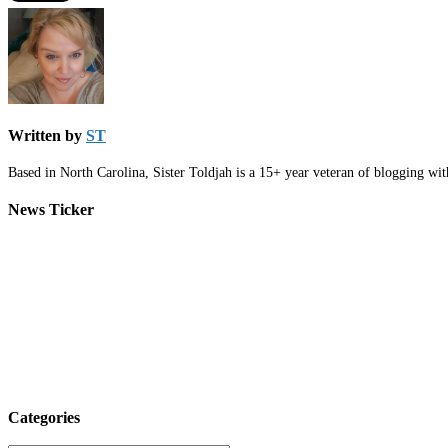
Written by
ST
Based in North Carolina, Sister Toldjah is a 15+ year veteran of blogging wi
News Ticker
Categories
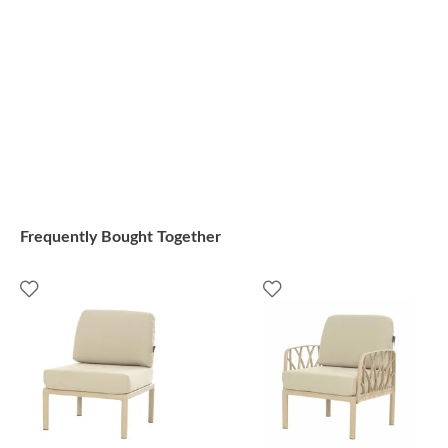
Frequently Bought Together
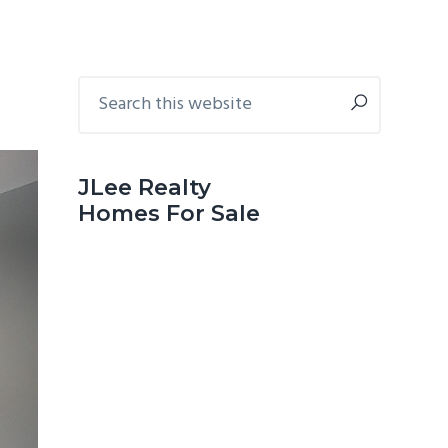
Primary
Search
this
Sidebar
website
JLee Realty
Homes For Sale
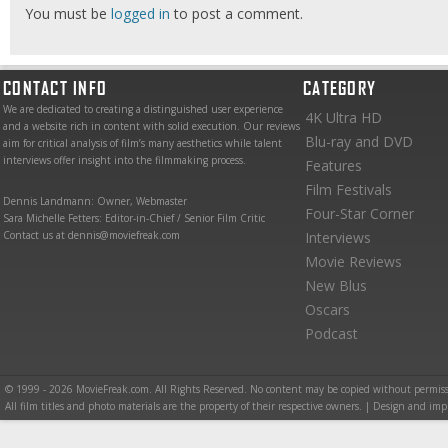
You must be
logged in
to post a comment.
CONTACT INFO
CATEGORY
We are dedicated to creating a distinguished user experience
4K Ultra HD
and a website rich in content with solid execution. Our reviews
Blu-ray and DVD
aim for critical analysis of film’s many aesthetics while talent
interviews offer insight into the filmmaking process.
Features
Film Festivals
Dennis Landmann: Owner, Webmaster
Four-Star Corner
Sara Michelle Fetters: Editor-in-Chief / Senior Film Critic
Contact us at dennis@moviefreak.com
Interviews
Movie Reviews
New Blus
Oscars
Podcast
© 1999 - 2026 MovieFreak.com. All Rights Reserved. No content may be copied without permiss
All film titles and photo materials are the property of their respective owners. | Design and i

━━━━━━

● **About this task**: Copy the lines that hold the word "content". Take them from the records above.

● **Response box**:
and a website rich in content with solid execution. Our reviews
© 1999 - 2026 MovieFreak.com. All Rights Reserved. No content may be copied without permiss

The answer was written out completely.